Namun demikian, penyebutan Ahlussunnah Waljama’ah juga tidak sepenuhnya salah, karena dalam buku-buku teologi, aliran Asy’ariyah dan Maturidiyah memang dimasukkan dalam katagori Ahlussunnah. Cuma saja, Abuya MIJ telah “memonopoli” istilah Ahlussunnah hanya kepada Asy’ariyah dan Maturidiyah saja.

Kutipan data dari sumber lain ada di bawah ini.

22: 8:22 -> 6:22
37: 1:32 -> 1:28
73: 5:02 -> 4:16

Padahal, Salafiyah, yang oleh sebagian pihak digelari sebagai Wahabi juga merupakan bagian dari Ahlussunnah Waljama’ah.
Di sisi lain, Abuya MIJ mencoba menggiring opini publik, bahwa Wahabi bukanlah Ahlussunnah Waljama’ah, atau lebih tepatnya Wahabi adalah sesat, demikian pemahaman Abuya kita MIJ. Dalam pandangan penulis, anggapan ini wajar-wajar saja dimiliki oleh seorang MIJ, karena yang dijadikan rujukan oleh MIJ untuk menilai Wahabi adalah kitab-kitab yang ditulis oleh orang-orang anti Wahabi. Dengan demikian, kesimpulan MIJ tidak dapat disebut ilmiah, karena dalam kajiannya, MIJ tidak memakai sumber-sumber primer, yaitu kitab-kitab yang ditulis sendiri oleh Wahabi. MIJ justru memakai sumber sekunder yang belum tentu benar dan bahkan banyak berisi fitnah belaka.

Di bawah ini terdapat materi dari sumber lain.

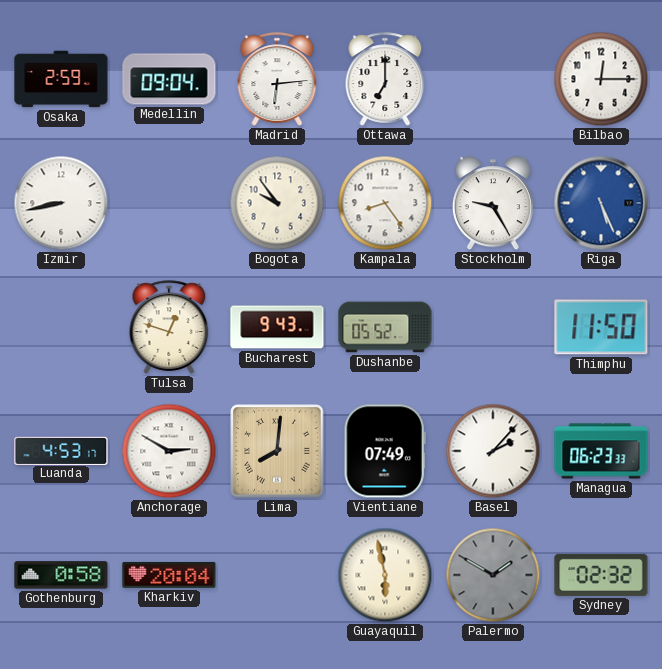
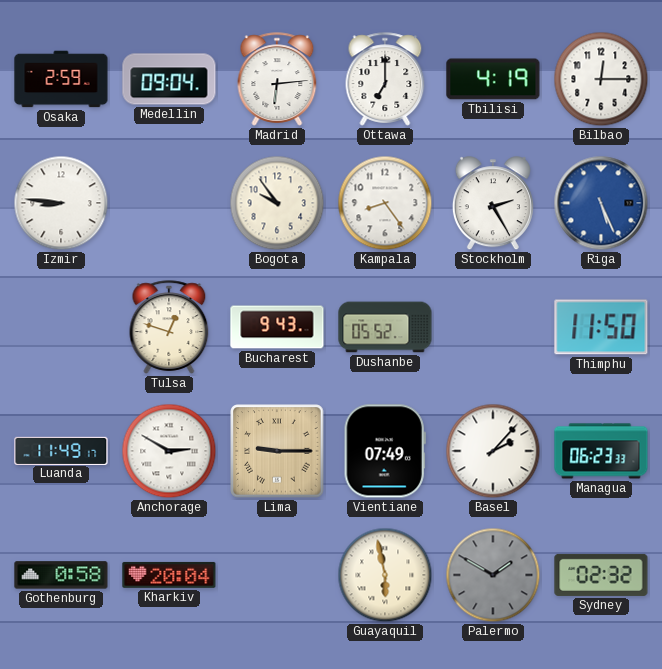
Tbilisi: none -> 4:19
Izmir: 8:43 -> 8:46
Stockholm: 9:25 -> 2:25
Luanda: 4:53 -> 11:49
Lima: 8:01 -> 9:15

Dengan demikian dapatlah dipahami bahwa Abuya Al-Mukarram Al-‘Allaamah Muhammad Iqbal Jalil tidak memahami apa itu Wahabi. Sebutan Wahabiyah adalah nama yang diciptakan oleh orang-orang yang anti kepada sunnah Nabi. Nama yang tepat untuk mereka adalah Salafiyah, bukan Wahabiyah.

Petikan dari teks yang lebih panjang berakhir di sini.